What the task asks: The entries underneath need to be duplicated exactly, with none omitted.

Provided records:

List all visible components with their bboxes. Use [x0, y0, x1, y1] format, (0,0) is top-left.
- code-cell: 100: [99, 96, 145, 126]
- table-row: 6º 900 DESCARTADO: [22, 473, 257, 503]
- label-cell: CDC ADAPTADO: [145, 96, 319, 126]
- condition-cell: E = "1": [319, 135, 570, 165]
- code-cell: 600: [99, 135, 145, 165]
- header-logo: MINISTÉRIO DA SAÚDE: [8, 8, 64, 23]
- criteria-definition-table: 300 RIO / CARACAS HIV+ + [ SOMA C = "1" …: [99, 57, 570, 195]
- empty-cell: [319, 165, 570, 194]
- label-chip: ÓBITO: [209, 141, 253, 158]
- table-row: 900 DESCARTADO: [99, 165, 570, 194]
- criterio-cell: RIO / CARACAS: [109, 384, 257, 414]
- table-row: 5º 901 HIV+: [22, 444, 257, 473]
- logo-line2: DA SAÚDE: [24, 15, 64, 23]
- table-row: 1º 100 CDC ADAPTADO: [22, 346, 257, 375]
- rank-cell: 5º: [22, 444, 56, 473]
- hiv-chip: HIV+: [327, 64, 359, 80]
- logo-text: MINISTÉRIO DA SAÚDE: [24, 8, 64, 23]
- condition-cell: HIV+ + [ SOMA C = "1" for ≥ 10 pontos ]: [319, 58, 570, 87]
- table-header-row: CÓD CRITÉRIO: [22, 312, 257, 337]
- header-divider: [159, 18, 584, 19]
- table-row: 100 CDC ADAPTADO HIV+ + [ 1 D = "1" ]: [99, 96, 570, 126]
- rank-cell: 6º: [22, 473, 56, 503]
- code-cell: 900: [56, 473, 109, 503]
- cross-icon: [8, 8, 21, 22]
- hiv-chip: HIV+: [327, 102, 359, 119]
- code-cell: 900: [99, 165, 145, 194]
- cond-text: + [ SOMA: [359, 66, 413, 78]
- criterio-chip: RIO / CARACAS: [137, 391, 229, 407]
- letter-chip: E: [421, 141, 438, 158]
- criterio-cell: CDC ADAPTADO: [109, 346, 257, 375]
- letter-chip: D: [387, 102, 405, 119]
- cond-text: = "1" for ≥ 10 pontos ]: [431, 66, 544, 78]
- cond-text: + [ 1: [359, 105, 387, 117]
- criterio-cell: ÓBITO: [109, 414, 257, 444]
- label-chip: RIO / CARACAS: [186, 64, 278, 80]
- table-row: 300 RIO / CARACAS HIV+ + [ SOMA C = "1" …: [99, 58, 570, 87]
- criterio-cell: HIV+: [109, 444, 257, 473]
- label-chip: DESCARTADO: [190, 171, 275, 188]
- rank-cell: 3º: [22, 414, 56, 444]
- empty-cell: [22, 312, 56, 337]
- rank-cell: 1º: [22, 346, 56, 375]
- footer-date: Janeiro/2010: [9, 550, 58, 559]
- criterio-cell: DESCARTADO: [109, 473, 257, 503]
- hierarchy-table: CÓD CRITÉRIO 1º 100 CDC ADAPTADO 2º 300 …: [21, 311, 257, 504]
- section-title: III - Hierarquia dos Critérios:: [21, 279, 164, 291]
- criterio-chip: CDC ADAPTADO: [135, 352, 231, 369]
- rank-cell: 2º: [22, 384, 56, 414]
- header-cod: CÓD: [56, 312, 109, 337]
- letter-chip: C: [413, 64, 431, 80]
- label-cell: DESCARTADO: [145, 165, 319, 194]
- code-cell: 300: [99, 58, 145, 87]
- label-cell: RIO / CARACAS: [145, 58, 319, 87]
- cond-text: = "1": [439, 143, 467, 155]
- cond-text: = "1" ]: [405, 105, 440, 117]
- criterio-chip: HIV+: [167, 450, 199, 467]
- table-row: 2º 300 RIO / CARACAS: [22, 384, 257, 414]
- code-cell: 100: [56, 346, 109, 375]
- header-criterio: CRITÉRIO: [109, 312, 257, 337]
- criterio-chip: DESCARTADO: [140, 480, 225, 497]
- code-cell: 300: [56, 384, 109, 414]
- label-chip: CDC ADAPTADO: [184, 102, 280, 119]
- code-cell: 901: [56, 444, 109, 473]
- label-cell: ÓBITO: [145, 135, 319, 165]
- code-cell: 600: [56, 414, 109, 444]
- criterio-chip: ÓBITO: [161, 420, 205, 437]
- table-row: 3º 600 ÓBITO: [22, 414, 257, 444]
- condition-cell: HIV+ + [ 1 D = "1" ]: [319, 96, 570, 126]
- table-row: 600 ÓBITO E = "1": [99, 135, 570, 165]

Worked solution:
List all visible components with their bboxes. Use [x0, y0, x1, y1] format, (0,0) is top-left.
- code-cell: 100: [99, 96, 145, 126]
- table-row: 6º 900 DESCARTADO: [22, 473, 257, 503]
- label-cell: CDC ADAPTADO: [145, 96, 319, 126]
- condition-cell: E = "1": [319, 135, 570, 165]
- code-cell: 600: [99, 135, 145, 165]
- header-logo: MINISTÉRIO DA SAÚDE: [8, 8, 64, 23]
- criteria-definition-table: 300 RIO / CARACAS HIV+ + [ SOMA C = "1" …: [99, 57, 570, 195]
- empty-cell: [319, 165, 570, 194]
- label-chip: ÓBITO: [209, 141, 253, 158]
- table-row: 900 DESCARTADO: [99, 165, 570, 194]
- criterio-cell: RIO / CARACAS: [109, 384, 257, 414]
- table-row: 5º 901 HIV+: [22, 444, 257, 473]
- logo-line2: DA SAÚDE: [24, 15, 64, 23]
- table-row: 1º 100 CDC ADAPTADO: [22, 346, 257, 375]
- rank-cell: 5º: [22, 444, 56, 473]
- hiv-chip: HIV+: [327, 64, 359, 80]
- logo-text: MINISTÉRIO DA SAÚDE: [24, 8, 64, 23]
- condition-cell: HIV+ + [ SOMA C = "1" for ≥ 10 pontos ]: [319, 58, 570, 87]
- table-header-row: CÓD CRITÉRIO: [22, 312, 257, 337]
- header-divider: [159, 18, 584, 19]
- table-row: 100 CDC ADAPTADO HIV+ + [ 1 D = "1" ]: [99, 96, 570, 126]
- rank-cell: 6º: [22, 473, 56, 503]
- code-cell: 900: [56, 473, 109, 503]
- cross-icon: [8, 8, 21, 22]
- hiv-chip: HIV+: [327, 102, 359, 119]
- code-cell: 900: [99, 165, 145, 194]
- cond-text: + [ SOMA: [359, 66, 413, 78]
- criterio-chip: RIO / CARACAS: [137, 391, 229, 407]
- letter-chip: E: [421, 141, 438, 158]
- criterio-cell: CDC ADAPTADO: [109, 346, 257, 375]
- letter-chip: D: [387, 102, 405, 119]
- cond-text: = "1" for ≥ 10 pontos ]: [431, 66, 544, 78]
- cond-text: + [ 1: [359, 105, 387, 117]
- criterio-cell: ÓBITO: [109, 414, 257, 444]
- label-chip: RIO / CARACAS: [186, 64, 278, 80]
- table-row: 300 RIO / CARACAS HIV+ + [ SOMA C = "1" …: [99, 58, 570, 87]
- criterio-cell: HIV+: [109, 444, 257, 473]
- label-chip: DESCARTADO: [190, 171, 275, 188]
- rank-cell: 3º: [22, 414, 56, 444]
- empty-cell: [22, 312, 56, 337]
- rank-cell: 1º: [22, 346, 56, 375]
- footer-date: Janeiro/2010: [9, 550, 58, 559]
- criterio-cell: DESCARTADO: [109, 473, 257, 503]
- hierarchy-table: CÓD CRITÉRIO 1º 100 CDC ADAPTADO 2º 300 …: [21, 311, 257, 504]
- section-title: III - Hierarquia dos Critérios:: [21, 279, 164, 291]
- criterio-chip: CDC ADAPTADO: [135, 352, 231, 369]
- rank-cell: 2º: [22, 384, 56, 414]
- header-cod: CÓD: [56, 312, 109, 337]
- letter-chip: C: [413, 64, 431, 80]
- label-cell: DESCARTADO: [145, 165, 319, 194]
- code-cell: 300: [99, 58, 145, 87]
- label-cell: RIO / CARACAS: [145, 58, 319, 87]
- cond-text: = "1": [439, 143, 467, 155]
- cond-text: = "1" ]: [405, 105, 440, 117]
- criterio-chip: HIV+: [167, 450, 199, 467]
- table-row: 2º 300 RIO / CARACAS: [22, 384, 257, 414]
- code-cell: 100: [56, 346, 109, 375]
- header-criterio: CRITÉRIO: [109, 312, 257, 337]
- criterio-chip: DESCARTADO: [140, 480, 225, 497]
- code-cell: 300: [56, 384, 109, 414]
- label-chip: CDC ADAPTADO: [184, 102, 280, 119]
- code-cell: 901: [56, 444, 109, 473]
- label-cell: ÓBITO: [145, 135, 319, 165]
- code-cell: 600: [56, 414, 109, 444]
- criterio-chip: ÓBITO: [161, 420, 205, 437]
- table-row: 3º 600 ÓBITO: [22, 414, 257, 444]
- condition-cell: HIV+ + [ 1 D = "1" ]: [319, 96, 570, 126]
- table-row: 600 ÓBITO E = "1": [99, 135, 570, 165]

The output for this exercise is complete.